Gleiches gilt, wenn der Arbeitgeber nachweisen kann, einem konkreten Auswahlverfahren gefolgt zu sein (vgl. BAG, Urt. v. 11.8.2016 – 8 AZR 406/14). Dann – so das BAG – müsste er allerdings z.B. dokumentieren, dass er ausnahmslos alle Bewerbungen in einem ersten Schritt daraufhin gesichtet habe, ob die Bewerber eine zulässigerweise gestellte Anforderung erfüllen und er diejenigen Bewerbungen, bei denen dies nicht der Fall ist, von vornherein aus dem weiteren Auswahlverfahren ausscheidet. Der Arbeitgeber, der sich hierauf beruft, muss dann allerdings nicht nur darlegen und ggf. beweisen, dass ein solches Verfahren praktiziert wurde, sondern auch, dass er das Verfahren konsequent zu Ende geführt hat. Deshalb muss er auch substantiiert dartun und im Bestreitensfall beweisen, wie viele Bewerbungen eingegangen sind, welche Bewerber aus demselben Grund ebenso aus dem Auswahlverfahren ausgenommen wurden, welche Bewerber, weil sie die Anforderung erfüllten, im weiteren Auswahlverfahren verblieben sind, und dass der letztlich ausgewählte Bewerber die Anforderung, wegen deren Fehlens der klagende Bewerber aus dem weiteren Auswahlverfahren vorab ausgenommen wurde, erfüllt.

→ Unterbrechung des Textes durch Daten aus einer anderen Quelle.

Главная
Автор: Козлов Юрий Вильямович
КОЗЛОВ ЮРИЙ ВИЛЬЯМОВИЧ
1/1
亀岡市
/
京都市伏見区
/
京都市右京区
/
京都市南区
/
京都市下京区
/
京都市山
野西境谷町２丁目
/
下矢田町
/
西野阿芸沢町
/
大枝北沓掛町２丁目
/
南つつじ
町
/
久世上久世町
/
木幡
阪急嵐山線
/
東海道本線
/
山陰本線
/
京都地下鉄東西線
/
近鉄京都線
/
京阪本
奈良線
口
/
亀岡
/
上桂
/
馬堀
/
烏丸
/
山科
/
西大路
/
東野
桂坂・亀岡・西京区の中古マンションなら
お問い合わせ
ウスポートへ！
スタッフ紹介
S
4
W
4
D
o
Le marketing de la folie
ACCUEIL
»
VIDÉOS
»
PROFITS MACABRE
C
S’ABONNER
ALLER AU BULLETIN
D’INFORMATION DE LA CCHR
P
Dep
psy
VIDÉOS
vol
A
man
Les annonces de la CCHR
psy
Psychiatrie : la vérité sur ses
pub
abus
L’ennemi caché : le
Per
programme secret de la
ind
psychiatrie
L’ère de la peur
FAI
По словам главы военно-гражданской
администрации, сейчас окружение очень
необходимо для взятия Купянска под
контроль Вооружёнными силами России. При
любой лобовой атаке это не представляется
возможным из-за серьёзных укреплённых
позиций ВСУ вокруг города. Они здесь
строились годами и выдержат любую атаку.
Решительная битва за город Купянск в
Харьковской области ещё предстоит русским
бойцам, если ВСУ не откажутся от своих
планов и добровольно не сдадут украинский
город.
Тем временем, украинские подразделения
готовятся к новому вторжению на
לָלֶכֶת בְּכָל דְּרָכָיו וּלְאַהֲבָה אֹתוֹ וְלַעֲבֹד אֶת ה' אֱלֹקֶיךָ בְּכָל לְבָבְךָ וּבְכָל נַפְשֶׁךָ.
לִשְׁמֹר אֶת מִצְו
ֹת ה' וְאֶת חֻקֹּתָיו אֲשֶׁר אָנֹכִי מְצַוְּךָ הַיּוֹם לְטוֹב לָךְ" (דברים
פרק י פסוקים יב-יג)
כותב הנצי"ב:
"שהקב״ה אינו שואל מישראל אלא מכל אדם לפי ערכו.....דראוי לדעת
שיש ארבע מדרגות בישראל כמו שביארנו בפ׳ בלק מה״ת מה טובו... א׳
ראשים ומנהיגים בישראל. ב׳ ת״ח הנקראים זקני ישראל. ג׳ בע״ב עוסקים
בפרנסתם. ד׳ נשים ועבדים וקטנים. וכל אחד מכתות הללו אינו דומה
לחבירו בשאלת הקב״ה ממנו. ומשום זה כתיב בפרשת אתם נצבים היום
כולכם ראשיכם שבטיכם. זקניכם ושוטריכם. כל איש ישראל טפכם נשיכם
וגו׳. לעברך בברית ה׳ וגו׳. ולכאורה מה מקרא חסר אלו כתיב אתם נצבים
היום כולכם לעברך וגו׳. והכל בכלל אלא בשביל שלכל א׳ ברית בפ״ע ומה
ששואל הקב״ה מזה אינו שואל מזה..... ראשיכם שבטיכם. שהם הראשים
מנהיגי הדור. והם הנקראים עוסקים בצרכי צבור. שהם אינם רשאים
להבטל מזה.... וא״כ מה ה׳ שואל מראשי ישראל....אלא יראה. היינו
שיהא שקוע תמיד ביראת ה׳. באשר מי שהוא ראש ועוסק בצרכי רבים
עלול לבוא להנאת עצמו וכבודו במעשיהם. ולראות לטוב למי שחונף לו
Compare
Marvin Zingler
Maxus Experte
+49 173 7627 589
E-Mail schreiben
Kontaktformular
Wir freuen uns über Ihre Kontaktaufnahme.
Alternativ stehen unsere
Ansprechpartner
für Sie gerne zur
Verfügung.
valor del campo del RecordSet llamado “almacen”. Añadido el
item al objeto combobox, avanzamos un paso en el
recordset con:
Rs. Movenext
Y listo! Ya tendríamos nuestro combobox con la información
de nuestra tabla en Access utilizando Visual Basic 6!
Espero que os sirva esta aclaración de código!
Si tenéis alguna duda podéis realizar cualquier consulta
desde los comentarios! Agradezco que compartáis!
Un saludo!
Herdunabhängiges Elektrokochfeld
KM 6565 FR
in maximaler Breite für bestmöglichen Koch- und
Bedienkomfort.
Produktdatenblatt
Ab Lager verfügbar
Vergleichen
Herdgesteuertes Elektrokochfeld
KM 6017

Der Arbeitgeber kann die Kausalitätsvermutung des § 22 AGG auch dadurch widerlegen, dass er darlegt und im Bestreitensfall beweist, dass der erfolglose Bewerber eine formale Qualifikation nicht aufweist oder eine formale Anforderung nicht erfüllt, die unverzichtbare Voraussetzung für die Ausübung der Tätigkeit bzw. des Berufs an sich ist (BAG, Urt. v. 14.6.2023 – 8 AZR 136/22). Damit ist aber nicht gemeint, dass der Bewerber schlechter qualifiziert ist. Vielmehr bedarf es des Nachweises, dass eine echte formelle Qualifikation fehlt, nicht eine solche, die in der Stellenausschreibung vom Arbeitgeber festgelegt wurde. Denn letztere dürfte in der Regel nicht „unverzichtbar“ sein. Davon kann nur bei solchen Qualifikationen die Rede sein, die die Ausübung der Tätigkeit erst ermöglichen (z.B. Approbation beim Arzt, Zulassung beim Rechtsanwalt).

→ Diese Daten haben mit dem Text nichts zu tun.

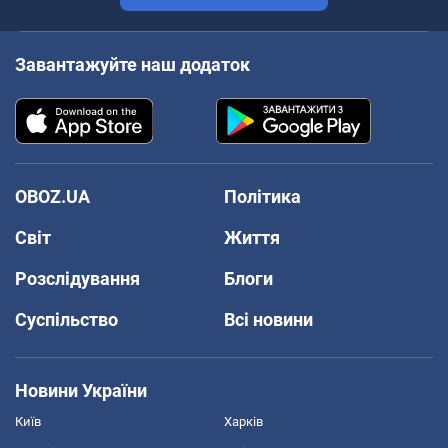
Завантажуйте наш додаток
OBOZ.UA
Політика
Світ
Життя
Розслідування
Блоги
Суспільство
Всі новини
Новини України
Київ
Харків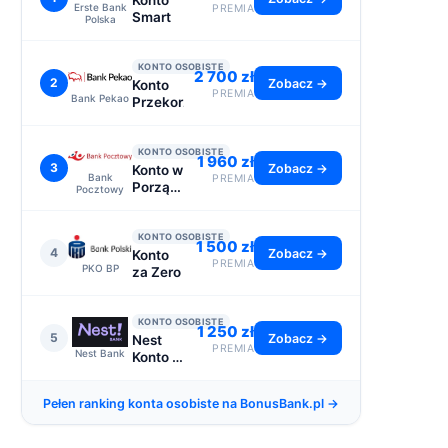
Konto
Erste Bank
PREMIA
Smart
Polska
KONTO OSOBISTE
2 700 zł
2
Zobacz →
Konto
PREMIA
Bank Pekao
Przekorzystne
KONTO OSOBISTE
1 960 zł
3
Zobacz →
Konto w
Bank
PREMIA
Porządku
Pocztowy
- do
2110 zł
KONTO OSOBISTE
1 500 zł
4
Zobacz →
Konto
PREMIA
PKO BP
za Zero
KONTO OSOBISTE
1 250 zł
5
Zobacz →
Nest
PREMIA
Nest Bank
Konto -
premia
1250 zł
Pełen ranking konta osobiste na BonusBank.pl →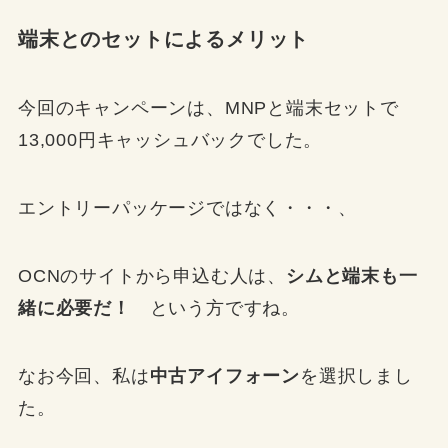
端末とのセットによるメリット
今回のキャンペーンは、MNPと端末セットで
13,000円キャッシュバック
でした。
エントリーパッケージではなく・・・、
OCNのサイトから申込む人は、
シムと端末も一
緒に必要だ！
という方ですね。
なお今回、私は
中古アイフォーン
を選択しまし
た。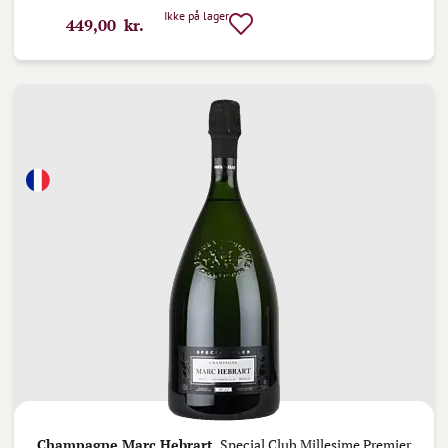
Ikke på lager
449,00 kr.
Champagne Marc Hebrart,
Special Club Millesime Premier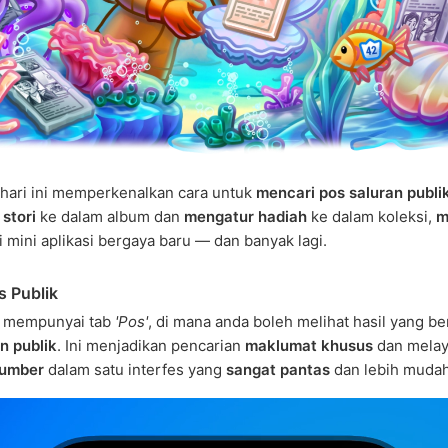
hari ini memperkenalkan cara untuk
mencari pos saluran publi
stori
ke dalam album dan
mengatur hadiah
ke dalam koleksi,
m
 mini aplikasi bergaya baru — dan banyak lagi.
s Publik
ni mempunyai tab
'Pos'
, di mana anda boleh melihat hasil yang be
n publik
. Ini menjadikan pencarian
maklumat khusus
dan melay
sumber
dalam satu interfes yang
sangat pantas
dan lebih mudah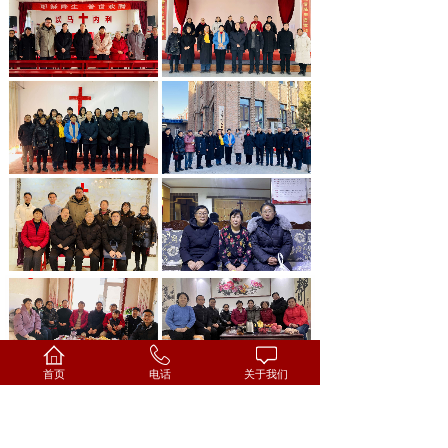
首页
电话
关于我们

Ein weiterer Fall liegt vor, wenn der schwerbehinderte Bewerber seine Gleichstellung mit einem schwerbehinderten Menschen in den Bewerbungsverfahren nicht mitgeteilt hat.
4. Praxishinweise
Arbeitgeber sollten zur Vermeidung von Fehlern im Bewerbungsverfahren
-
frühzeitig die BA einschalten, idealerweise schon bei Planung der Stellenbesetzung und einen ausdrücklichen Vermittlungsauftrag erteilen;
-
die Schwerbehindertenvertretung und den Betriebsrat unterrichten;
-
die Eignung der Bewerber sorgfältig prüfen und dokumentieren und eine ggf. erfolgte Ablehnung sollte intern mit nachvollziehbaren Gründen versehen werden:
-
etwaige Bewerbungsfristen beachten und nicht vor Ablauf der Frist eine Entscheidung treffen, um den Vorwurf zu vermeiden, die Frist zu unterlaufen;
-
nachvollziehbare Kriterien für die Auswahl der Bewerber aufstellen und diese auch anwenden sowie
-
die vorgenannten Punkte lückenlos dokumentieren.
Fazit
Diskriminierungsklagen lassen sich nicht verhindern, das AGG-Hopping – jedenfalls ohne gesetzliche Hilfe – auch nicht. Arbeitgeber können sich aber wappnen und potentiellen Klägern – egal ob diese rechtsmissbräuchlich handeln oder nicht – mit guter Vorbereitung entgegentreten. Wenn sie die oben genannten Punkte beachten, müssen sie sich jedenfalls weniger Sorgen machen, das sich Bewerber auf einen Verstoß gegen die Fürsorgepflichten des § 164 SGB IX berufen. Andernfalls bleibt nur der Einwand, dass der Bewerber rechtsmissbräuchlich oder betrügerisch handelt. Dieser Nachweis mag bei prominenten AGG-Hoppern verfangen, bei anderen fehlt es jedoch oftmals an belastbaren Indizien. Da ist es doch einfacher, einen gut dokumentierten und nachvollziehbaren Auswahlprozess zu implementieren.